L'amalgame des genres flirte avec la malhonnêteté intellectuelle, quand l'invocation de la "science" cherche à légitimer et à faire passer pour vérités des assertions purement hypothétiques ou des accusations hasardeuses sans fondement empirique sérieux. La dérive, bien mise en lumière par L. Muccielli dans un autre champ conflictuel, celui de la déviance, n’est pas nouvelle. Si elle est sans doute encouragée par les lois du marketing contemporain et le souci de « faire un coup » éditorial, elle n'en reste pas moins détestable et dangereuse pour la crédibilité même de la démarche scientifique.
2. Certains reproches faits par les auteurs aux psychanalystes ne valent guère qu'on s'y attarde. On est en dessous de la ceinture quand on ravale en bloc et sans nuances une catégorie entière de cliniciens au rang de profiteurs cupides (P.J. Swales). Tous les analystes ne pratiquent pas la « séance courte » dans le 16e arrondissement à Paris et le propos est injurieux pour nombre d’entre eux qui travaillent dans le secteur de la santé mentale avec des populations largement démunies, atteintes de plein fouet par la férocité du monde social.
L’affirmation ne témoigne pas non plus de cette "rigueur scientifique" que les auteurs dénient à leurs adversaires du jour pour mieux s'en attribuer le monopole.
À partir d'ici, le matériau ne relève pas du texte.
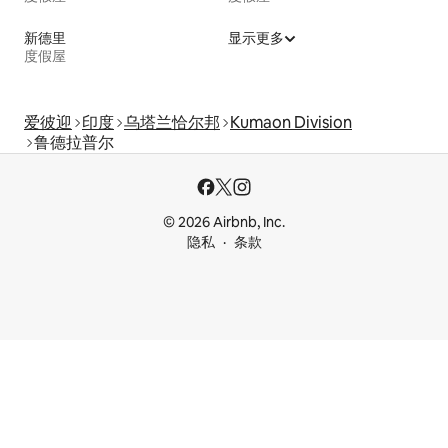
新德里
显示更多
度假屋
爱彼迎
印度
乌塔兰恰尔邦
Kumaon Division
鲁德拉普尔
© 2026 Airbnb, Inc.
隐私
条款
Plus grave par contre est de rendre les psychanalystes globalement responsables d'une « catastrophe humaine » dans le champ de la toxicomanie, parce qu'ils se seraient opposés aux traitements de substitution (J.J. Deglon). Cela témoigne d'abord d'une vue un peu courte du champ :
d’une part, certains psychanalystes se sont très tôt érigés en défenseurs des produits de substitution, même s’ils n’étaient pas majoritaires ; d'autre part, d’autres se sont très largement battus pour imposer une vision déstigmatisante des usagers de drogues et leur faire une place dans la cité ("le toxicomane n'existe pas" de M. Zafiropoulos). A l’époque, Mr. Van Rillaer, dans la Gestion de soi, ne témoignait pas d'une telle lucidité sur la question, présentant sans aucunement l’interroger une image classiquement diabolisante du toxicomane que n'auraient pas désavoués les prohibitionnistes les plus aigus. Par ailleurs, le texte de Mr. Deglon, qui nous vend une image idyllique des produits de substitution commercialisés aux Etats-Unis dès les années 1960 – au nom de ce que ce pays aurait été par la suite épargné par les ravages évoqués ? - , fait complètement l'impasse sur la complexité et les enjeux tant culturels que sociaux de la problématique des usages de drogues. Pour rappel, le débat sur les produits de substitution à la fin du siècle passé fût aussi celui du passage progressif d'un idéal de "guérison" à celui d'"accompagnement" en Santé Mentale, tout comme il traduisait l'émergence progressive de sociétés médicalement ou chimiquement assistées, avec l’aide amicale et qu’on imagine largement désintéressée des lobbys pharmaceutiques. En langue française, on ne saurait trop conseiller aux auteurs de lire, sur ces points, les travaux du sociologue A. Ehrenberg, notamment « L'individu incertain » et « La fatigue d'être soi », qui les amèneraient peut-être à nuancer leur propos.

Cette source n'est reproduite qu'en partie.